Morgan Stanley Downgrades Ciena Amid Margin Concerns and Limited Earnings Growth
Morgan Stanley downgrades Ciena Corp. due to margin pressures and limited near-term earnings potential, highlighting challenges in balancing growth with profitability in the optical networking sector.

Morgan Stanley has downgraded Ciena Corp. (NYSE: CIEN) to Underweight from Equal-weight, citing persistent margin compression and limited near-term earnings upside. The investment bank also reduced its price target on the company to $70 from $73, pointing to Ciena's increasing focus on lower-margin pluggable optical modules as a key factor affecting profitability. Despite higher revenue forecasts for fiscal 2026, earnings per share (EPS) estimates have declined, with gross margins falling short of expectations due to the growth in the pluggables business.
The downgrade reflects concerns over Ciena's strategic shift towards high-speed optical interconnects, including pluggables used in data centers and metro networks.
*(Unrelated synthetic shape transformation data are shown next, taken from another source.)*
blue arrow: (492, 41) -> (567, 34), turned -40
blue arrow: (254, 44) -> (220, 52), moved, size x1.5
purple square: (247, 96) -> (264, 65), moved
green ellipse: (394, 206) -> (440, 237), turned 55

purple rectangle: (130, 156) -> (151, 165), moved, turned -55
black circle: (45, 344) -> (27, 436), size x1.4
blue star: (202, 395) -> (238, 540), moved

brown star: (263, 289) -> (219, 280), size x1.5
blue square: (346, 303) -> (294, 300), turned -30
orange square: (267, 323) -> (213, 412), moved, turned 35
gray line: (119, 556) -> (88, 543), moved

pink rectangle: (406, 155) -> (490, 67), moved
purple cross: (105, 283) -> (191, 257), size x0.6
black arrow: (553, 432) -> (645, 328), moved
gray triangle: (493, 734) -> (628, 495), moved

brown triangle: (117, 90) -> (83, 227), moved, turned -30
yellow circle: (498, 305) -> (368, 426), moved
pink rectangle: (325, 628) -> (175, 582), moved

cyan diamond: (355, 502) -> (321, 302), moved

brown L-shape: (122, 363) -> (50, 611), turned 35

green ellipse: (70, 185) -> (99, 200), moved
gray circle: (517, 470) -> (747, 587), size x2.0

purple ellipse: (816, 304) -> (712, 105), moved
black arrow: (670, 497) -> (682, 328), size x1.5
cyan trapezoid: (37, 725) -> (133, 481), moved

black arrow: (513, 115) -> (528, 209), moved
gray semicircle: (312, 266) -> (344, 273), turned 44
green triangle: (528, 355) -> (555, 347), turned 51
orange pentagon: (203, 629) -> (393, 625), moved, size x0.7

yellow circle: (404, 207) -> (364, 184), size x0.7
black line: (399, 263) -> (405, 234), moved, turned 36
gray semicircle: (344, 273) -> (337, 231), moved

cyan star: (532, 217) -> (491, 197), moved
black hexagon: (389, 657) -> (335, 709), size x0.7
While this move positions Ciena in high-demand areas such as cloud infrastructure and AI workloads, analysts warn it may dilute earnings in the short term. Ciena's shares dipped approximately 1% following the announcement.
In contrast, Morgan Stanley raised price targets for three other networking companies—Corning Inc. (NYSE: GLW), Coherent Corp. (NYSE: COHR), and Lumentum Holdings (NASDAQ: LITE)—signaling optimism about the optical infrastructure sector. However, the firm noted that the datacom segment's lower margins mean revenue growth may not fully translate into EPS upside.
The downgrade underscores the broader challenge Ciena faces in navigating the competitive high-speed connectivity market while maintaining profitability, a dilemma that is expected to persist as the industry evolves.